Aufgrund der daraus resultierenden größeren Anfälligkeit gegen Kratzer und Staub war zunächst geplant, die Blu-ray Disc nur in einer Art
Kassette (Steckmodul oder Cartridge genannt) anzubieten, ähnlich wie seinerzeit die MiniDisc.
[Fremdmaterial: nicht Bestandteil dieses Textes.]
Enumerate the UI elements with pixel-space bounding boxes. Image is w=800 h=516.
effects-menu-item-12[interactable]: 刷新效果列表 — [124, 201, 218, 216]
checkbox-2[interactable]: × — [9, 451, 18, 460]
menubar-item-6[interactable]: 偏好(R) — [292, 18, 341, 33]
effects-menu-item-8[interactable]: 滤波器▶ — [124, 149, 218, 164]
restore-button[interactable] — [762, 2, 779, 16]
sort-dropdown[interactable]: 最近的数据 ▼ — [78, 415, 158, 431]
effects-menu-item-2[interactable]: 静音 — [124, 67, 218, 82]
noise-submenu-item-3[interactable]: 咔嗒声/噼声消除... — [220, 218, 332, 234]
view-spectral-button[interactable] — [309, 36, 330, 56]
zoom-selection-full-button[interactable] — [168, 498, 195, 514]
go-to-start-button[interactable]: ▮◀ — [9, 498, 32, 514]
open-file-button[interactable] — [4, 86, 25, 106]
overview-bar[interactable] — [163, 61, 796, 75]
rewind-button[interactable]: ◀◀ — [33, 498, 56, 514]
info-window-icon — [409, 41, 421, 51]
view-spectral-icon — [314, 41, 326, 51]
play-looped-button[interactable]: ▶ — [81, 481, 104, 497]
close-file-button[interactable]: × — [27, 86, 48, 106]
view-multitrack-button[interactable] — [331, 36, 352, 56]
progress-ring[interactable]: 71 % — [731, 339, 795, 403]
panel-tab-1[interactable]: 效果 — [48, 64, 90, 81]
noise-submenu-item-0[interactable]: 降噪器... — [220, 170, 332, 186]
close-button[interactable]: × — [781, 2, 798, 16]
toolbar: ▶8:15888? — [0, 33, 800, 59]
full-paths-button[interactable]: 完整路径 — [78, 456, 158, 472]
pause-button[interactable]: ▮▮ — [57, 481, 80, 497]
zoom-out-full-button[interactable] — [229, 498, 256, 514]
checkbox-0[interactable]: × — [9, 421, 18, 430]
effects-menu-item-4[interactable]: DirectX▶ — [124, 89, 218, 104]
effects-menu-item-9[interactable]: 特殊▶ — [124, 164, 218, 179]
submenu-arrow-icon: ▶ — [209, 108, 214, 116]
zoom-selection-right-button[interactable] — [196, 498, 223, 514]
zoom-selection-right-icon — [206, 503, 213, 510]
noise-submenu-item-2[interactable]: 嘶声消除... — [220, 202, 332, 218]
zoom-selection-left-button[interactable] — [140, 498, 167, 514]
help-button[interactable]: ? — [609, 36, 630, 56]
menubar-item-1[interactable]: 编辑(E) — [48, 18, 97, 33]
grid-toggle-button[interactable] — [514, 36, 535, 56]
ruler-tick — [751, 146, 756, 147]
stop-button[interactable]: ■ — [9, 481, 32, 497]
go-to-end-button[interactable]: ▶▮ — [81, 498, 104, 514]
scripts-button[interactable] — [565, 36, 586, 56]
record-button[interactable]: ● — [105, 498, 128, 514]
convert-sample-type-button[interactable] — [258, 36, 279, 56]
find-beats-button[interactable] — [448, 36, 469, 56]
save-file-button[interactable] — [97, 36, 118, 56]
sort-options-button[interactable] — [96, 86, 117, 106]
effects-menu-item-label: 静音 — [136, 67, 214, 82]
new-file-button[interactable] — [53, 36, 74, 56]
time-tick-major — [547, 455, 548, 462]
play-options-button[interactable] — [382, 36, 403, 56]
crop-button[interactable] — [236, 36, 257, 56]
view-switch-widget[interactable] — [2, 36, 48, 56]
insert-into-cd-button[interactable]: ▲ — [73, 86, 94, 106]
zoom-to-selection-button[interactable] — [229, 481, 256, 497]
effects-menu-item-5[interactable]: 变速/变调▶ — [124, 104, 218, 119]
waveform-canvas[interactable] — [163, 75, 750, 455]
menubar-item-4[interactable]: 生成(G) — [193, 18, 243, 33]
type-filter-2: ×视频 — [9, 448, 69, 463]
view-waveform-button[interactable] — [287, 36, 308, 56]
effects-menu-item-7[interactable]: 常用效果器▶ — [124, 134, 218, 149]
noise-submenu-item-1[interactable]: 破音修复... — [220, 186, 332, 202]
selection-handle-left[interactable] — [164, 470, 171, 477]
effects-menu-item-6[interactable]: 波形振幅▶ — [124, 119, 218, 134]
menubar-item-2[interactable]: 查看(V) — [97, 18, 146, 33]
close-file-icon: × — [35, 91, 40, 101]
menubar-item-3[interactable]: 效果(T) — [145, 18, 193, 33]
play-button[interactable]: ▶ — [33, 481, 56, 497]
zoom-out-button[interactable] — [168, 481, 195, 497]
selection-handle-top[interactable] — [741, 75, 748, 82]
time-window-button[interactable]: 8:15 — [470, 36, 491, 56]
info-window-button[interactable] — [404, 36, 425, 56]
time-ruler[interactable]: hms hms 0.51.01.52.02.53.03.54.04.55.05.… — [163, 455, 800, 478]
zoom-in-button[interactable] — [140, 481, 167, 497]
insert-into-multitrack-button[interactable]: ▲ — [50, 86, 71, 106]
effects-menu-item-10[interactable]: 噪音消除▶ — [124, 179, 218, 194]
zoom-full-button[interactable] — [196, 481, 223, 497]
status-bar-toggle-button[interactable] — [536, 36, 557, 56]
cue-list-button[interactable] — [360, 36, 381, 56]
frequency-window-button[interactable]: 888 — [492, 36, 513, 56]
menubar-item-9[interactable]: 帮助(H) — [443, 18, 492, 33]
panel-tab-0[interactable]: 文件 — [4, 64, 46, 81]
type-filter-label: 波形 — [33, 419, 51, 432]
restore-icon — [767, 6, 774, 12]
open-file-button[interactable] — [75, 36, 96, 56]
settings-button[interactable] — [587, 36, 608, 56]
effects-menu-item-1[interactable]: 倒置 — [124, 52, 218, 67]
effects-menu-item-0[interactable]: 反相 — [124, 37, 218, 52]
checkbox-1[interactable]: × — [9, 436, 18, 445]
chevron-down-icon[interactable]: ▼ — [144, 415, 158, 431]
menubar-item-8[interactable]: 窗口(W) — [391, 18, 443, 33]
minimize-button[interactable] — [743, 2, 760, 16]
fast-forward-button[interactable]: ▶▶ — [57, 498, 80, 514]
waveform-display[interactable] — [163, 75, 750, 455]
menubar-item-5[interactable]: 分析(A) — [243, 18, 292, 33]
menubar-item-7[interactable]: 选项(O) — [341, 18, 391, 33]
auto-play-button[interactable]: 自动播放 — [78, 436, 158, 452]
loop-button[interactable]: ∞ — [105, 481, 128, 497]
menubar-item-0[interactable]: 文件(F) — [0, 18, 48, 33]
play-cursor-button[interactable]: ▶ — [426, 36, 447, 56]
Stattdessen wurde jedoch eine Beschichtung namens „Durabis“ entwickelt, die den Gebrauch eines Kassettengehäuses nicht mehr
unbedingt notwendig macht.

Wegen des geringeren Abstandes zwischen Medium und Laseroptik sowie der dünneren Schutzschicht kann ein Objektiv mit günstigerer
numerischer Apertur eingesetzt werden, das den Strahl effizienter bündeln kann. Somit werden Schreibfehler und stärkere
Streuungen verringert und es ist möglich, eine Blu-Ray Disc zum Beispiel aus Metall oder anderen stabilen, undurchsichtigen
Materialien kombiniert mit einer dünnen durchsichtigen Trägerschicht zu bauen, die mit erheblich höheren Drehzahlen
als eine Scheibe aus Polycarbonat betrieben werden können, woraus dann höhere Übertragungsraten
resultieren. Zudem erlaubt die gegenüber der DVD kleinere Wellenlänge des Laserstrahls eine wesentlich höhere Datendichte
und damit eine erhöhte Speicherkapazität.